As a dire humanitarian emergency unfolds in the Gaza Strip and the main UN aid agency there struggles to respond, other organizations are also scrambling to provide aid to thousands of Palestinians in desperate circumstances.
“If nothing changes, a famine is imminent in northern Gaza,” said WFP’s deputy executive director Carl Skau at the UN Security Council, while his colleague from the UN humanitarian office OCHA, Ramesh Rajasingham, warned of “almost inevitable” widespread starvation.
“Here we are, at the end of February, with at least 576,000 people in Gaza — one-quarter of the population — one step away from famine, with one in six children under two years of age in northern Gaza suffering from acute malnutrition and wasting,” Rajasingham added.

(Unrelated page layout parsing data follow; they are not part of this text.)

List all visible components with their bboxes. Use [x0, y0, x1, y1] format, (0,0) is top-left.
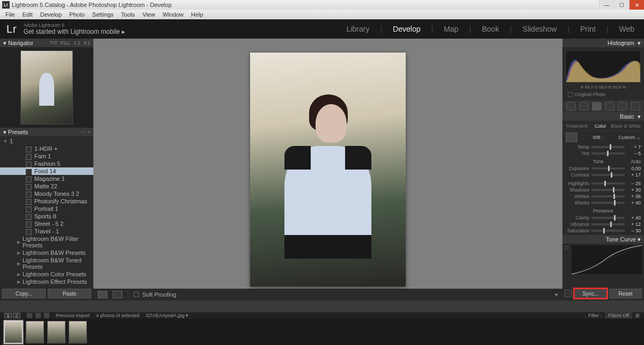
preset-item[interactable]: Photonify Christmas	[0, 197, 93, 205]
preset-item[interactable]: 1-HDR +	[0, 145, 93, 152]
nav-zoom-FIT[interactable]: FIT	[50, 40, 57, 46]
paste-button[interactable]: Paste	[48, 289, 91, 298]
compare-view-button[interactable]	[113, 291, 122, 298]
sync-button[interactable]: Sync...	[574, 289, 607, 298]
monitor-2[interactable]: 2	[13, 313, 20, 318]
preset-minus-icon[interactable]: –	[82, 129, 84, 135]
tonecurve-graph[interactable]	[572, 245, 642, 274]
previous-import-label[interactable]: Previous Import	[56, 313, 90, 318]
monitor-1[interactable]: 1	[4, 313, 12, 318]
loupe-view[interactable]	[93, 39, 562, 300]
preset-item[interactable]: Magazine 1	[0, 175, 93, 182]
identity-line2[interactable]: Get started with Lightroom mobile ▸	[24, 28, 125, 35]
preset-folder[interactable]: ▶Lightroom B&W Presets	[0, 249, 93, 256]
nav-zoom-FILL[interactable]: FILL	[61, 40, 70, 46]
module-print[interactable]: Print	[577, 25, 599, 33]
wb-eyedropper[interactable]	[566, 133, 577, 142]
preset-item[interactable]: Moody Tones 3 2	[0, 190, 93, 197]
slider-shadows[interactable]: Shadows+ 30	[566, 187, 641, 193]
preset-item[interactable]: Street - 5 2	[0, 220, 93, 227]
filmstrip-thumb[interactable]	[26, 321, 44, 343]
slider-clarity[interactable]: Clarity+ 40	[566, 215, 641, 221]
menu-file[interactable]: File	[2, 11, 18, 18]
slider-saturation[interactable]: Saturation– 30	[566, 227, 641, 234]
navigator-preview[interactable]	[0, 47, 93, 128]
module-book[interactable]: Book	[479, 25, 502, 33]
redeye-tool[interactable]	[592, 102, 602, 111]
module-slideshow[interactable]: Slideshow	[519, 25, 560, 33]
slider-blacks[interactable]: Blacks+ 40	[566, 200, 641, 206]
tonecurve-target-icon[interactable]	[565, 246, 569, 250]
module-library[interactable]: Library	[343, 25, 373, 33]
histogram-header[interactable]: Histogram▾	[562, 39, 644, 47]
loupe-view-button[interactable]	[98, 291, 107, 298]
slider-contrast[interactable]: Contrast+ 17	[566, 172, 641, 178]
nav-zoom-1:1[interactable]: 1:1	[74, 40, 80, 46]
menu-tools[interactable]: Tools	[118, 11, 138, 18]
filter-dropdown[interactable]: Filters Off	[605, 312, 632, 319]
basic-header[interactable]: Basic▾	[562, 112, 644, 121]
menu-view[interactable]: View	[139, 11, 158, 18]
nav-zoom-3:1[interactable]: 3:1	[83, 40, 90, 46]
filmstrip-thumb[interactable]	[69, 321, 87, 343]
menu-develop[interactable]: Develop	[37, 11, 65, 18]
grid-icon[interactable]	[44, 313, 49, 318]
slider-exposure[interactable]: Exposure0,00	[566, 165, 641, 172]
checkbox-icon[interactable]	[568, 92, 573, 97]
checkbox-icon[interactable]	[134, 292, 139, 297]
brush-tool[interactable]	[631, 102, 640, 111]
treatment-bw[interactable]: Black & White	[611, 123, 641, 129]
menu-photo[interactable]: Photo	[66, 11, 88, 18]
preset-folder[interactable]: ▶Lightroom B&W Filter Presets	[0, 235, 93, 249]
slider-tint[interactable]: Tint– 5	[566, 150, 641, 157]
filmstrip[interactable]	[0, 319, 644, 345]
crop-tool[interactable]	[566, 102, 576, 111]
menu-window[interactable]: Window	[159, 11, 187, 18]
preset-folder[interactable]: ▶Lightroom Effect Presets	[0, 278, 93, 285]
module-web[interactable]: Web	[616, 25, 638, 33]
treatment-color[interactable]: Color	[595, 123, 606, 129]
preset-group[interactable]: ▼1	[0, 137, 93, 145]
preset-item[interactable]: Fashion 5	[0, 160, 93, 167]
menu-settings[interactable]: Settings	[89, 11, 117, 18]
sync-switch[interactable]	[565, 290, 572, 297]
preset-item[interactable]: Food 14	[0, 167, 93, 175]
slider-vibrance[interactable]: Vibrance+ 12	[566, 221, 641, 227]
menu-edit[interactable]: Edit	[19, 11, 36, 18]
reset-button[interactable]: Reset	[609, 289, 642, 298]
preset-plus-icon[interactable]: +	[87, 129, 90, 135]
module-map[interactable]: Map	[441, 25, 462, 33]
minimize-button[interactable]: —	[599, 0, 614, 10]
slider-highlights[interactable]: Highlights– 26	[566, 180, 641, 187]
menu-help[interactable]: Help	[188, 11, 207, 18]
slider-whites[interactable]: Whites+ 36	[566, 193, 641, 200]
wb-preset[interactable]: Custom ⌄	[618, 135, 641, 140]
grid-icon[interactable]	[35, 313, 41, 318]
preset-item[interactable]: Matte 22	[0, 182, 93, 190]
original-photo-toggle[interactable]: Original Photo	[565, 91, 642, 98]
preset-folder[interactable]: ▶Lightroom B&W Toned Presets	[0, 256, 93, 270]
preset-item[interactable]: Portrait 1	[0, 205, 93, 212]
grad-tool[interactable]	[605, 102, 614, 111]
preset-item[interactable]: Travel - 1	[0, 227, 93, 235]
filmstrip-thumb[interactable]	[4, 321, 23, 343]
maximize-button[interactable]: ☐	[614, 0, 629, 10]
presets-header[interactable]: ▾ Presets –+	[0, 128, 93, 136]
close-button[interactable]: ✕	[629, 0, 644, 10]
filter-lock-icon[interactable]: ⊞	[635, 313, 640, 318]
copy-button[interactable]: Copy...	[2, 289, 46, 298]
tonecurve-header[interactable]: Tone Curve ▾	[562, 235, 644, 244]
soft-proofing-toggle[interactable]: Soft Proofing	[134, 291, 177, 298]
preset-item[interactable]: Sports 8	[0, 212, 93, 220]
current-filename[interactable]: /27AEAApralA.jpg ▾	[146, 313, 189, 318]
slider-temp[interactable]: Temp+ 7	[566, 144, 641, 150]
auto-tone[interactable]: Auto	[631, 159, 641, 164]
preset-item[interactable]: Fam 1	[0, 152, 93, 160]
filmstrip-thumb[interactable]	[47, 321, 65, 343]
histogram-display[interactable]	[566, 50, 641, 83]
navigator-header[interactable]: ▾ Navigator FITFILL1:13:1	[0, 39, 93, 47]
spot-tool[interactable]	[579, 102, 589, 111]
module-develop[interactable]: Develop	[390, 25, 423, 33]
grid-icon[interactable]	[27, 313, 32, 318]
preset-folder[interactable]: ▶Lightroom Color Presets	[0, 270, 93, 278]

Maurizio Martina, deputy director-general of the United Nations Food and Agriculture Organization (FAO), warned that about 97 percent of Gaza’s groundwater is unfit for human consumption and agricultural production is falling.
A spokesman for UN Secretary-General Antonio Guterres also said Tuesday that aid was ready and waiting at the border.
“WFP colleagues also tell us that they have food supplies at the border with Gaza, and with certain conditions they would be able to scale up feeding up to 2.2 million people” across the Strip, Stephane Dujarric told media.
“Almost 1,000 trucks carrying 15,000 metric tons of food are in Egypt ready to move,” he said.
But the Israeli military is “systematically” blocking access to Gaza, said OCHA spokesman Jens Ralek in Geneva earlier Tuesday.
In recent weeks, all planned aid convoys to the north have been rejected by Israeli authorities.
According to the World Health Organization, the last time people were allowed to enter the country was on January 23.
Meanwhile, UNRWA, the main UN aid agency in the Gaza Strip, said last week that it had “reached breaking point” as humanitarian needs increased due to aid freezes and Israeli pressure to dispose of bodies.
Other organizations told the 15-nation body that the Security Council must act.
“We must all double down and live up to our responsibilities to ensure it does not happen on our watch,” Skau said.